I specifically included the webpage to sort the listings by price so I would be able to check the generated .csv file for missing items. It appears to be the final two listings ommited which leads me to believe it's a list length issue.

Any advice is appreciated and any additional tips outside of my question are welcome! Thanks!

#import Dependencies
from bs4 import BeautifulSoup
import requests

url = 'https://www.etsy.com/search?q=knitted+Toe&explicit=1&order=price_desc'
response = requests.get(url) #request http Data at URL
soup=BeautifulSoup(response.content,'lxml') #parse the data with lxml data parser
#Find all containers in divs with classes named item-container that hold item objects and store them into a list
containers = soup.findAll("div", {"class":"js-merch-stash-check-listing"})

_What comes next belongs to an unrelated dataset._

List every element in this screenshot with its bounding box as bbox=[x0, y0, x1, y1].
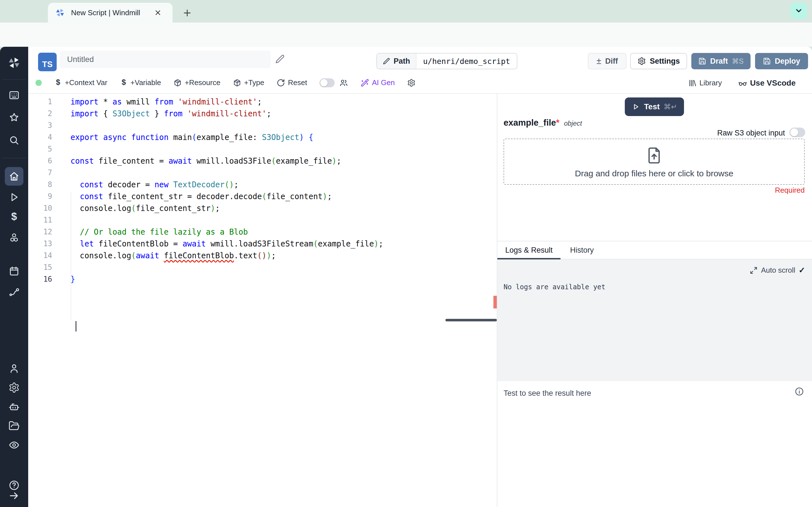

print("-----------------------------------------------------------------------------------------------------------")
print("Search Term:\n"+'"'+soup.h1.text+'"\n') #print <h1> tag contents text
print("Items: ",len(containers)) #print length of container
print("-----------------------------------------------------------------------------------------------------------")

#print(containers[0].a)
container=containers[0]

#CSV data input methods
filename = "EtsyProducts.csv"
f = open(filename,"w")
headers = "Brand, Product Name, Cost, Product Page\n"
f.write(headers)

for container in containers:
    brand_container = container.findAll("div", {"class":"v2-listing-card__shop"})
    brand = brand_container[0].p.text  #Call subclasses of container object 
    cost_container= container.findAll("span", {"class":"currency-value"})
    cost= cost_container[0].text
    product_name = container.a.h3.text.strip()
        
    urlContainer = container.find('a', href=True)
    productPage = urlContainer['href']
        
    print('===========================================================================================================')
    print("Brand: "+brand)
    print("Name: "+product_name)
    print("Price: "+cost+"\n")
    print("URL: "+productPage.strip());
    #sleep(randint(3,10))
    
    f.write(brand + "," + product_name.replace(",","|") + "," + cost + "," + productPage + "\n")
        
f.close() #Close CSV

Answers

This is not an error in parsing the HTML, but merely a side-effect of the Etsy page being optimised for JavaScript capable browsers.

from bs4 import BeautifulSoup
import requests

url = 'https://www.etsy.com/search?q=knitted+Toe&explicit=1&order=price_desc'
response = requests.get(url) #request http Data at URL
print(response.text.count("js-merch-stash-check-listing"))

# 48

The initial HTML response from Etsy does contain exactly 48 items. You can verify that by saving the response.text to a file and opening that html file in a browser. You will see a grid of 12 rows and 4 columns.

That page contains JS instructions for browsers to load more information through AJAX (probably based on the display size), and that's how the extra entries show up.

That said, your code is all correct. If you wish to grab more results from scraping, you might need to reverse engineer the Etsy APIs instead, since that is what your browser uses to render all 50 results.